In proving the Sieve of Eratosthenes example, we found that we needed only two axioms about REACH (viz., A1 and A2 from Nelson's paper). We also discovered that we had to modify the pointwiseness axiom schema for cyclic dependencies (due to Dave Detlefs), which, for the example above, yielded
(All s ::
(All w : w # nil /\ (REACH s w next nil)
: w.value = w.value' /\ w.next = w.next')
==>
s.valid = s.valid' )
We found that, since the prover is not equipped for induction, this axiom was not enough to prove even the following simple Hoare triple (due to Jim Saxe):
{ s.valid /\ s # t /\ (REACH s t next nil) /\ t.valid }
t.next := nil
{ s.valid }
Our new axiom schema now yields
(All s ::
(All w : w # nil /\ (REACH s w next nil)
: (w.value = w.value' /\ w.next = w.next')
\/ w.valid = w.valid' )
==>
s.valid = s.valid' )
which seems sufficient, at least for the examples we have considered.
There are at least two directions for future work. The first is to study programs with recursive data structures in which more than one field is involved in the recursion. (An example is a binary tree, with pointers for left- and right- children.) This involves generalising the REACH predicate to accept a relation (or a set of fields) as its third argument. Since we have used only 2 axioms about REACH so far, this extension may turn out to be reasonably straightforward.

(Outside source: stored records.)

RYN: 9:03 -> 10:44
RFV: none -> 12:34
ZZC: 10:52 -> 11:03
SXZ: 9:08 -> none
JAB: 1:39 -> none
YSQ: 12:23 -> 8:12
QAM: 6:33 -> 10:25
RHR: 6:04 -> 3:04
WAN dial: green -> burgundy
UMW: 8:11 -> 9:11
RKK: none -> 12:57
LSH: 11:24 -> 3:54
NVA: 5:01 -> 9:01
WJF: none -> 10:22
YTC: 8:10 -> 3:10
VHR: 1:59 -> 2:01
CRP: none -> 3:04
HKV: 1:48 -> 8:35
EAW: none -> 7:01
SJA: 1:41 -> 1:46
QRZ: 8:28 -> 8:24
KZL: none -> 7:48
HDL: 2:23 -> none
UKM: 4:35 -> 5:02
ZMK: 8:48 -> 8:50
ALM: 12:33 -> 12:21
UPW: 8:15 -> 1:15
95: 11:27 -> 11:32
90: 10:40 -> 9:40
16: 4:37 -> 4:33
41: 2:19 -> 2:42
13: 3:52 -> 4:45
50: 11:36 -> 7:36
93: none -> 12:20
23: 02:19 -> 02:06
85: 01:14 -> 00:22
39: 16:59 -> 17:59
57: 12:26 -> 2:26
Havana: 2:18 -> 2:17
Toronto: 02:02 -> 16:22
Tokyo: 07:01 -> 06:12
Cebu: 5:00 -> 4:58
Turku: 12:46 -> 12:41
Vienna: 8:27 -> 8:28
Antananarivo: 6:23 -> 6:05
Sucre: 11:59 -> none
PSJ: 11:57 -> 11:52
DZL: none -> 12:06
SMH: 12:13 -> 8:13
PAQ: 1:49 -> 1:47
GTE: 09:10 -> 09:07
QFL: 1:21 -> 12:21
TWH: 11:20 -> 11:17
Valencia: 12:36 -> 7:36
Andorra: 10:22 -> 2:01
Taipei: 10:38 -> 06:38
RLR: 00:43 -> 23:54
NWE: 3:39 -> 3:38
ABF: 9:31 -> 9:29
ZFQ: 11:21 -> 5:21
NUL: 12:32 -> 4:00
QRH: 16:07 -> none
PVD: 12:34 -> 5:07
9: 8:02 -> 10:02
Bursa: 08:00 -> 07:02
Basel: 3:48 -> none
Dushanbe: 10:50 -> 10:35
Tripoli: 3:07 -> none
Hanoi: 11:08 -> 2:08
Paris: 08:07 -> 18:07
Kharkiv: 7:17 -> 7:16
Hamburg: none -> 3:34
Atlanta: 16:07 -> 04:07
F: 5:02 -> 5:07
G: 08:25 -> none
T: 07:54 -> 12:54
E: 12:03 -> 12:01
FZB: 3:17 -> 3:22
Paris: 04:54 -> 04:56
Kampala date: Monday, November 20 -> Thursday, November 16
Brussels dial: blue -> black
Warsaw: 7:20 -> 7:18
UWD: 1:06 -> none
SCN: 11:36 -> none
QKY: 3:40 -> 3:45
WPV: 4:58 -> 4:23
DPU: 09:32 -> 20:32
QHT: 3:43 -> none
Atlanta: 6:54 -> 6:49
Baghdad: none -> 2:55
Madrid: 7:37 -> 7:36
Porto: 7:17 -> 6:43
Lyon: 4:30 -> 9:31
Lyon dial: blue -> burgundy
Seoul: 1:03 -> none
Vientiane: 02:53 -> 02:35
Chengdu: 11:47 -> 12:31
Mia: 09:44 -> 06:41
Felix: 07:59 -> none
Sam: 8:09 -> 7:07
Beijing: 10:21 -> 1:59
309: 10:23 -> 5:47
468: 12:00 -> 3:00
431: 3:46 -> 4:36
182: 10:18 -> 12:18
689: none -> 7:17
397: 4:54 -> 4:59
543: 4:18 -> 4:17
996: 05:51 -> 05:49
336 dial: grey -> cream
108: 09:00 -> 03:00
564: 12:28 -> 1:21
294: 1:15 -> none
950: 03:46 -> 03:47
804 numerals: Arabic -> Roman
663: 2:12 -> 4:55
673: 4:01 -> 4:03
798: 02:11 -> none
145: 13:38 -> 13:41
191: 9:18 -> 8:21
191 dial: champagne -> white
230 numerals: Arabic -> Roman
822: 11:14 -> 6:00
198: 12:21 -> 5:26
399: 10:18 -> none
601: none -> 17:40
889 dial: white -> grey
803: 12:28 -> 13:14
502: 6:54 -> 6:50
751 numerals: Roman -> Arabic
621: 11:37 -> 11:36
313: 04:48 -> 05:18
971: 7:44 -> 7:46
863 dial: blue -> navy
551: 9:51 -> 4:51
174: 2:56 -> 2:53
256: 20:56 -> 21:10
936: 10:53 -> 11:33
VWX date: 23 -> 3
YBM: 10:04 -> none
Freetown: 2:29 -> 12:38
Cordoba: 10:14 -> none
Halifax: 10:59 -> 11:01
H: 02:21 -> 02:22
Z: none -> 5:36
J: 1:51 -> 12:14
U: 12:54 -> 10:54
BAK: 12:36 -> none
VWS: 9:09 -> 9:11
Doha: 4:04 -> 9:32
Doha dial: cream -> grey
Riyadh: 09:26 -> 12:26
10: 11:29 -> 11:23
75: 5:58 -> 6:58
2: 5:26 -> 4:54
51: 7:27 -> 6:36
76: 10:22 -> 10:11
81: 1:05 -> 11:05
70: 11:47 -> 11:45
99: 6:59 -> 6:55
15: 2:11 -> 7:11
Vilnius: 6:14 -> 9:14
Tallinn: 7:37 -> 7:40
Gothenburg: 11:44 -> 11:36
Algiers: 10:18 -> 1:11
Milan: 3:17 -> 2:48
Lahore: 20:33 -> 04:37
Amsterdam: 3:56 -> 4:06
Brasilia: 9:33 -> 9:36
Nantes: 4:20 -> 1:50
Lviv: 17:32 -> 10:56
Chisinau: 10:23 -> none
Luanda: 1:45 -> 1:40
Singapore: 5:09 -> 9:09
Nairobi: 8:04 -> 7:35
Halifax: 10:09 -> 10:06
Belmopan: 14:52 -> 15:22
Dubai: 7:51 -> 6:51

The second direction of research is to find sufficient conditions under which users may not introduce inconsistencies into the checker. Currently, as pointed out by Jim Saxe, it is possible to introduce an inconsistency by using cyclic dependencies. As an example, consider changing the definition of valid to
spec field valid : boolean = (value # 0 /\ (next = nil \/ ~next.valid))
where ~ denotes negation. Suppose initially that there is only one object t, whose value field is nonzero and whose next field is nil. Then the assignment
t.next := t
introduces an inconsistency, since now there is no solution to the recursive equation in valid.